Mr. Bartholow also talked about abuses with loan modifications.   He said that in many cases, borrowers filed bankruptcy in order to buy time to obtain a loan modification.   However, in other cases, lenders may place a borrower on a trial modification that was not requested by the borrower.   The lender then files a notice of payment change with the court which results in the trustee reducing the payment to the lender.   When it is time to approve the final loan modification, it may extend the loan out forty years and greatly increase the amount the borrower would pay.   However, at that point, the debtor has a choice to either accept the bad deal or face a default created by the creditor's interim loan modification.

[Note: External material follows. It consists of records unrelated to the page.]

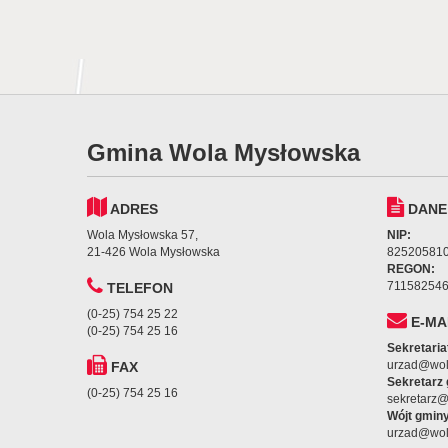
Gmina Wola Mysłowska
ADRES
DANE
Wola Mysłowska 57,
NIP:
21-426 Wola Mysłowska
82520581
REGON:
71158254
TELEFON
(0-25) 754 25 22
E-MA
(0-25) 754 25 16
Sekretaria
urzad@wol
FAX
Sekretarz
(0-25) 754 25 16
sekretarz
Wójt gminy
urzad@wol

Returning to the theme of debt buyers, Mr. Bartholow said that debt buyers usually are engaged in the purchase and sale of spreadsheets and do very little to verify the debts.   He estimated that debt buyers only have loan documents in 5% or less of transactions they do.    When the transaction involves, a payday loan, which is a closed end loan, Rule 3001 requires that "the writing" upon which the debt is based be attached to the claim.   If debt buyers don't have the documents, they are in violation of the rule.

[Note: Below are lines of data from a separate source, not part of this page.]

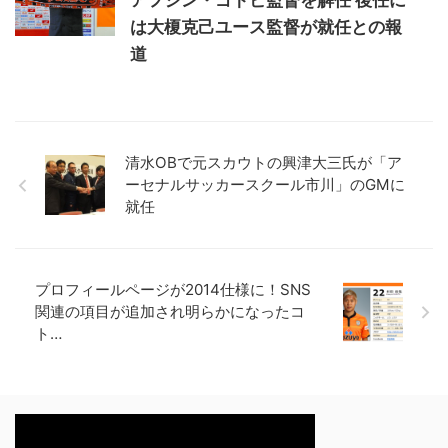
アフシン・ゴトビ監督を解任 後任に
は大榎克己ユース監督が就任との報
道
清水OBで元スカウトの興津大三氏が「ア
ーセナルサッカースクール市川」のGMに
就任
プロフィールページが2014仕様に！SNS
関連の項目が追加され明らかになったコ
ト…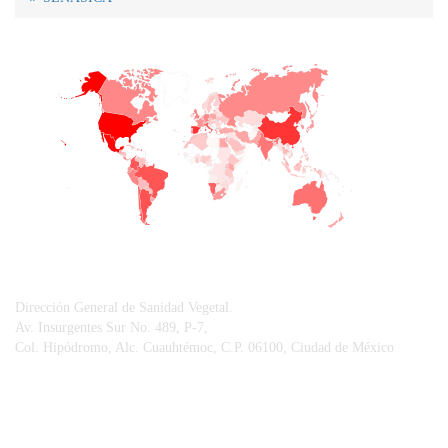
+
−
CONTACTO
Dirección General de Sanidad Vegetal.
Av. Insurgentes Sur No. 489, P-7,
Col. Hipódromo, Alc. Cuauhtémoc, C.P. 06100, Ciudad de México
© Sistema Integral de Comunicación.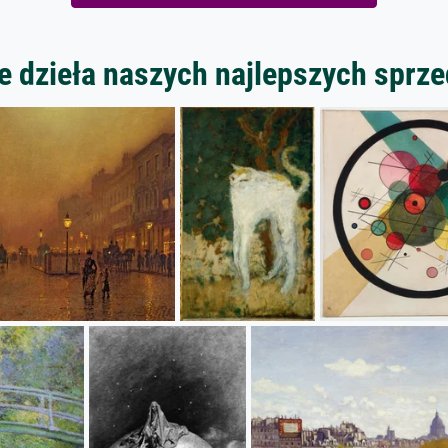
 dzieła naszych najlepszych spr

Bartholow also spent some time discussing the Supreme Court decision in Johnson v. Midland Funding.   He stated that in his opinion, the dissent got it right.   However, he said that it will be important to limit Midland Funding to its facts.   The opinion stated that filing a time barred claim that contains the information necessary to readily determine whether it is a time-barred claim is one thing.   However, he opined that the ruling should not apply to a non-existent debt or one that is miscalculated.    

Finally, Prof. Johnson concluded with the story of the Tucker brothers,Scott and Joel Tucker.   Scott Tucker had a payday loan empire that made actual payday loans although the way he processed payments was fraudulent.   He used the money that he made to become a race car driver.   In addition to having fines levied against him, he is now being prosecuted for criminal violations.

Bartholow chimed in with the story of his brother, Joel, who took data obtained from lead aggregators and entered it into spreadsheets which he represented to be legitimate payday loans.   He ultimately sold a portfolio of 15,000 fake payday loans in the amount of $390 which were then placed into the court system by unwary debt buyers.   Judge Marvin Isgur initiated a Show Cause Proceeding in the Southern District of Texas in which he compelled Joel Tucker to appear and testify with regard to the claims under penalty of being incarcerated.   Judge Isgur found Mr. Tucker's testimony to be non-credible.

Disclaimer:   I am currently involved in litigation with Mr. Bartholow's firm.   While I have tried to accurately convey the highlights of what was discussed, nothing in this post should be construed to be a comment on our case.